**Working data:**

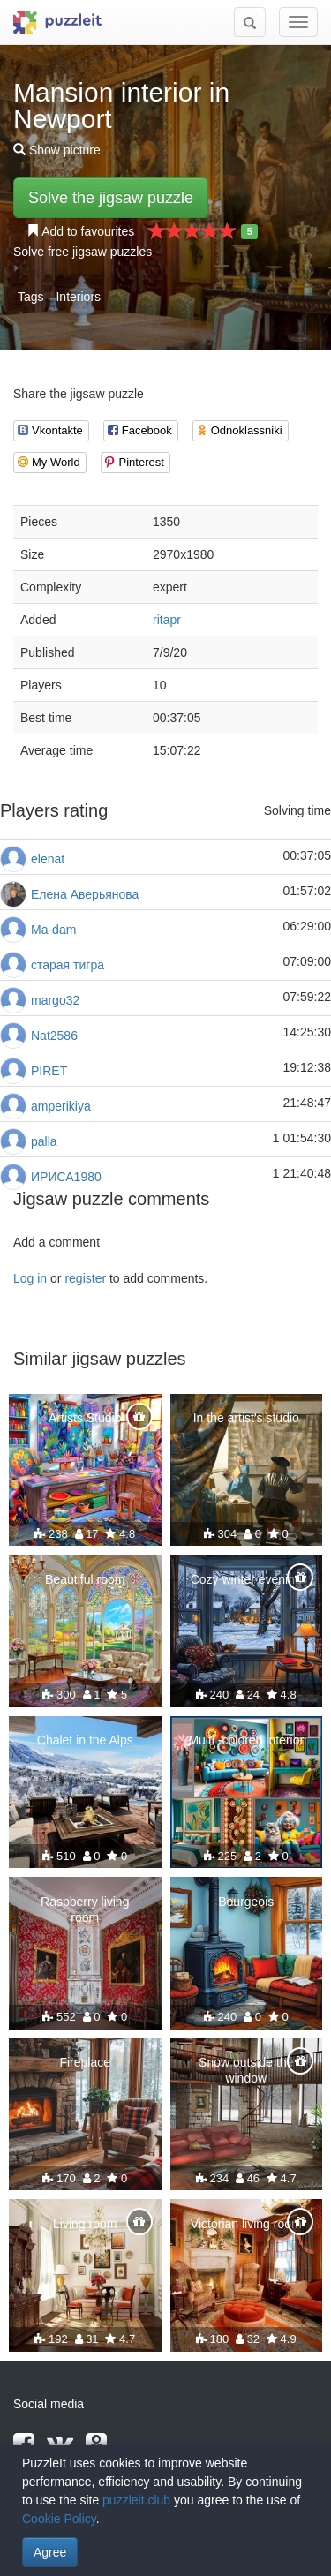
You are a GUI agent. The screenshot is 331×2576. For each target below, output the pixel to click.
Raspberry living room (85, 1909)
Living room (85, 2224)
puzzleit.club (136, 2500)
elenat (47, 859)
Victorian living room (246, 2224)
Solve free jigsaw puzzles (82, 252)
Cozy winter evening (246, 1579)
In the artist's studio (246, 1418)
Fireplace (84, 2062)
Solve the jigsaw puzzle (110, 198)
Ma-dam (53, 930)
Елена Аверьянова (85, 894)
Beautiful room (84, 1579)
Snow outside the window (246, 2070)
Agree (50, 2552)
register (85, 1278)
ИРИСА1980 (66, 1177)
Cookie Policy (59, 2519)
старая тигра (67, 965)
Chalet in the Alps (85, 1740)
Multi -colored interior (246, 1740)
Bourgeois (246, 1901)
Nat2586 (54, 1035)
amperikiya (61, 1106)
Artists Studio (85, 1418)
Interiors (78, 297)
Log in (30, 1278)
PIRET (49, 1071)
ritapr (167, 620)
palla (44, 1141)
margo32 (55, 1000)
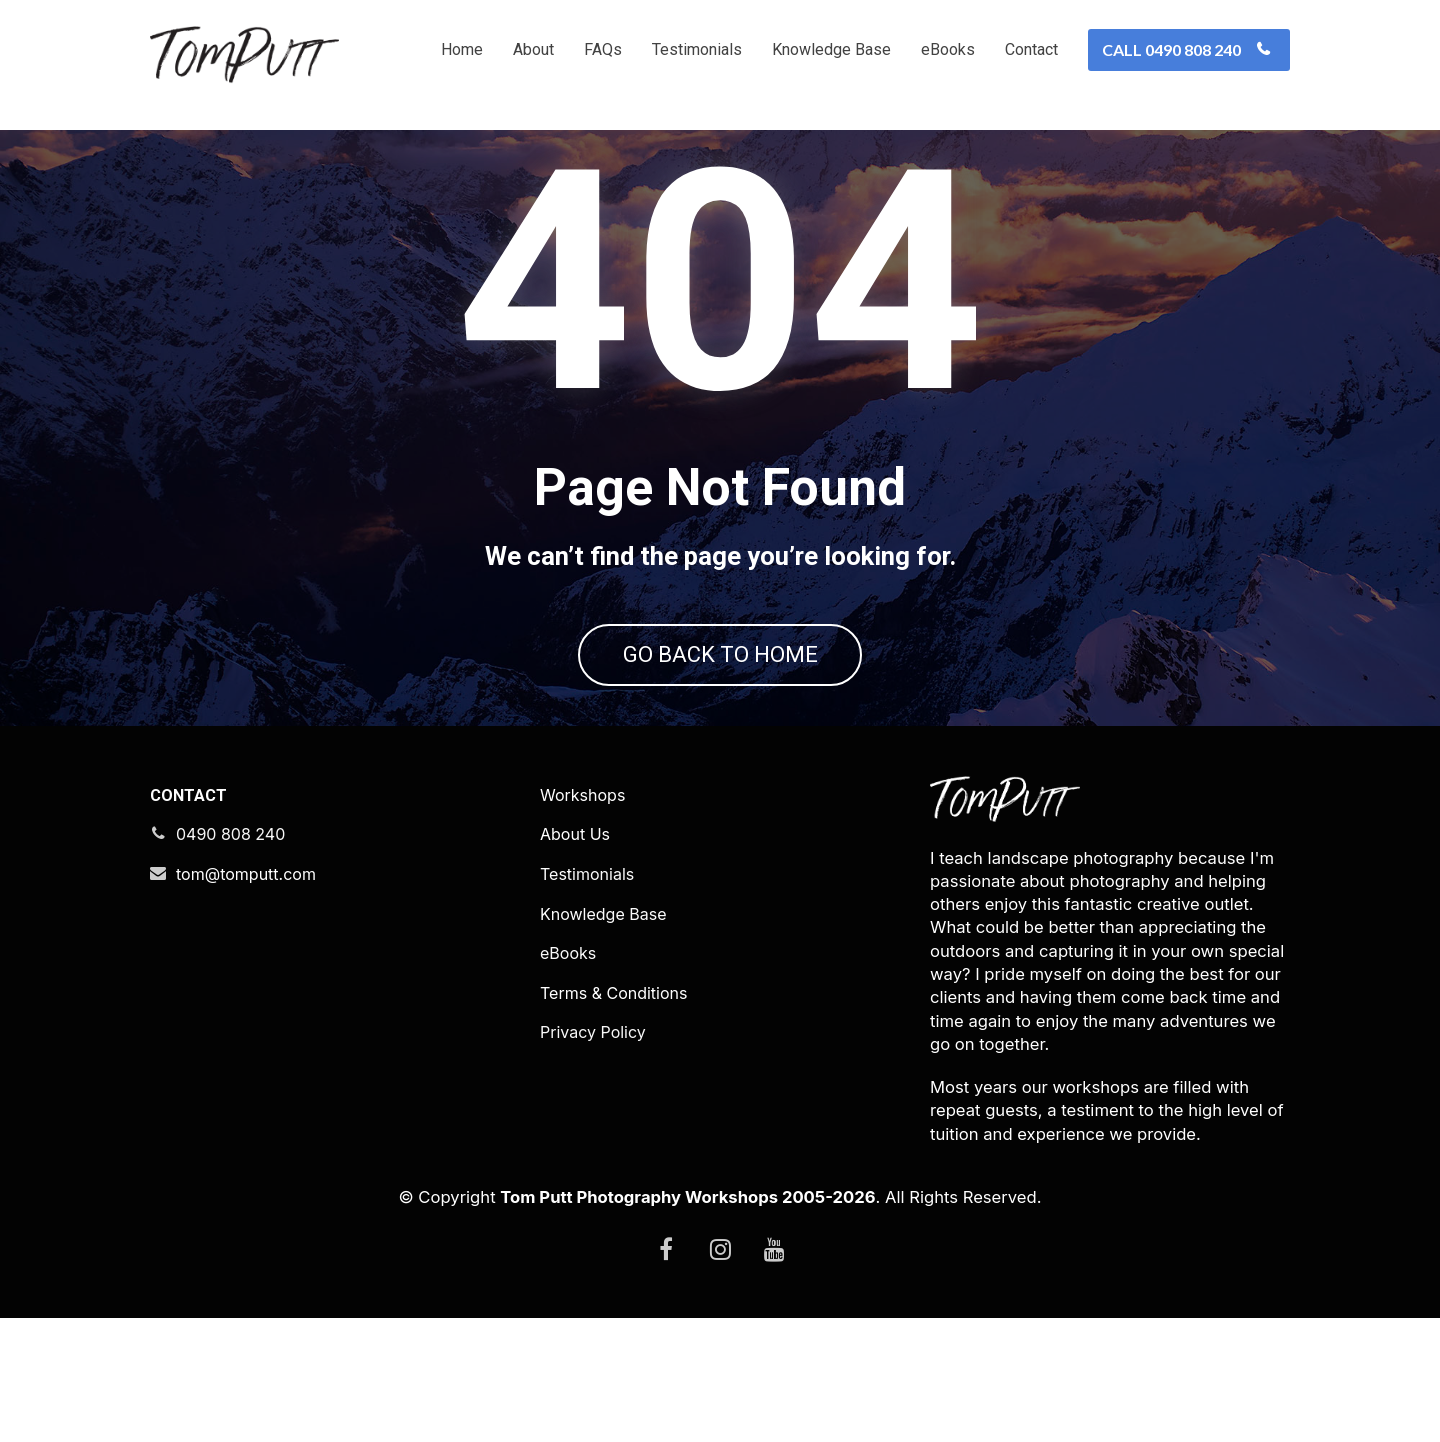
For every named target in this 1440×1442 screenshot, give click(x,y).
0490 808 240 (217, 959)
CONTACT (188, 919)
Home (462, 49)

**Try it:** Tally the lines of the listing that hold the string "screenshot", then reply with that number alone.

**Solution:** 2